The government has unveiled details of plans designed to provide SMEs with easier access to credit and to help with the cash flow problems afflicting many firms as the economic downturn deepens.
The support package will see the government guaranteeing up to 50 per cent of some £20 billion worth of bank loans to small businesses.
Other steps include special enterprise funds to boost smaller firms which are in urgent need of equity.
Announcing the measures, Lord Mandelson, the Business Secretary, said: “UK companies are the lifeblood of the economy and it is crucial that Government acts now to provide real help to support them through the downturn and see them emerge stronger on the other side.
“We know that some companies are struggling to secure the finance they need, not because of any failure in their business but due to the tougher credit conditions. That is why we have designed a package of measures addressing different forms of credit and providing real help for businesses.”
Specifically, the package sets up a £10 billion Working Capital Scheme, securing up to £20 billion of short-term bank lending to companies with a turnover of up to £500 million.
The government said that the Working Capital Scheme is a direct response to the constraint on bank credit available for lending to ordinary-risk businesses. Under the Scheme’s terms, the government will provide banks with guarantees covering 50 per cent of the risk on existing and new working capital portfolios worth up to £20 billion.
As well as guaranteeing working capital credit lines for companies, so ensuring they will not be reduced or withdrawn, the scheme will free up capital which the banks, as a condition of the package, must use for new lending.
Barclays, HSBC, Lloyds TSB and RBS have declared an interest in the Working Capital Scheme, and the hope is that the first £1 billion guarantee tranche should be operational by 1 March.
Also part of the package is the Enterprise Finance Guarantee Scheme.
The Enterprise Finance Guarantee is intended to help smaller, credit-worthy companies which might otherwise fail to secure the funding needed for working capital or investment finance.

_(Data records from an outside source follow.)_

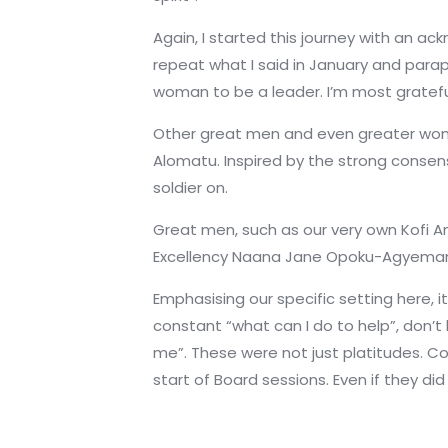
Again, I started this journey with an 
repeat what I said in January and para
woman to be a leader. I’m most gratefu
Other great men and even greater women
Alomatu. Inspired by the strong consen
soldier on.
Great men, such as our very own Kofi A
Excellency Naana Jane Opoku-Agyemang,
Emphasising our specific setting here, 
constant “what can I do to help”, don’t h
me”. These were not just platitudes. C
start of Board sessions. Even if they d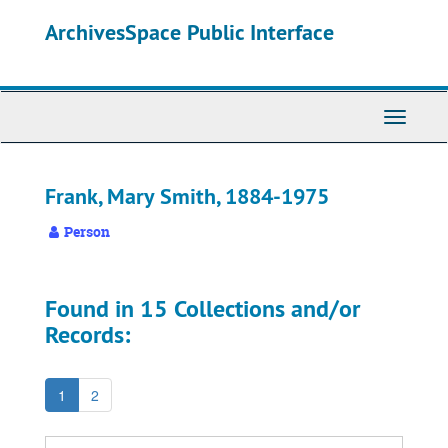
Skip
ArchivesSpace Public Interface
to
main
content
Toggle
Navigati
Frank, Mary Smith, 1884-1975
Person
Found in 15 Collections and/or
Records:
1
2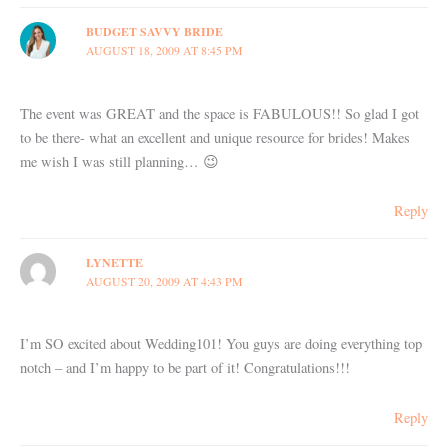
BUDGET SAVVY BRIDE
AUGUST 18, 2009 AT 8:45 PM
The event was GREAT and the space is FABULOUS!! So glad I got
to be there- what an excellent and unique resource for brides! Makes
me wish I was still planning… 😉
Reply
LYNETTE
AUGUST 20, 2009 AT 4:43 PM
I’m SO excited about Wedding101! You guys are doing everything top
notch – and I’m happy to be part of it! Congratulations!!!
Reply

The government is to provide £1 billion of guarantees to support up to £1.3 billion of bank lending to firms, with an annual turnover of up to £25 million, which are looking for loans of up to £1 million for a period of up to 10 years.
The guarantee will apply to loans and can also be used to convert existing overdrafts into loans so businesses can free up their current overdraft facilities to use as working capital.

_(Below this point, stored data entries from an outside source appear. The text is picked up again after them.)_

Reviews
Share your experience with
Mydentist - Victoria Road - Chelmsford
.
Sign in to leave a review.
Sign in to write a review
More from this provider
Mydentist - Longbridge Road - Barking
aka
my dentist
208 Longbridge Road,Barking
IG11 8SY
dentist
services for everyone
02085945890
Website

The guarantee will be available through Barclays, Clydesdale/Yorkshire Bank, HBOS, HSBC, Lloyds TSB, RBS/Natwest and Northern Bank. It will become available from other lenders if they wish to apply.
The third part of the package consists of the £75 million Capital for Enterprise Fund, of which £50 million will come from the government and £25 million from the banks (Barclays, HSBC, Lloyds TSB, and RBS).
The Fund, announced in the pre-Budget Report, has been increased from its original £50 million and will convert small business debt into equity.
Managed externally, the Fund will provide long-term capital to businesses which have exhausted traditional forms of finance. Firms can use this capital to invest in and develop their businesses.
Lord Mandelson also confirmed the government is discussing with trade credit insurance providers a scheme to help companies affected by reductions in their credit insurance.
Speaking at a press conference for the launch of the lending package, Lord Mandelson added: “Many companies are struggling to finance themselves because of the crisis in the banks. Their business models are not flawed, but the credit crunch has drastically reduced the amount of capital available, and banks have tightened their lending criteria.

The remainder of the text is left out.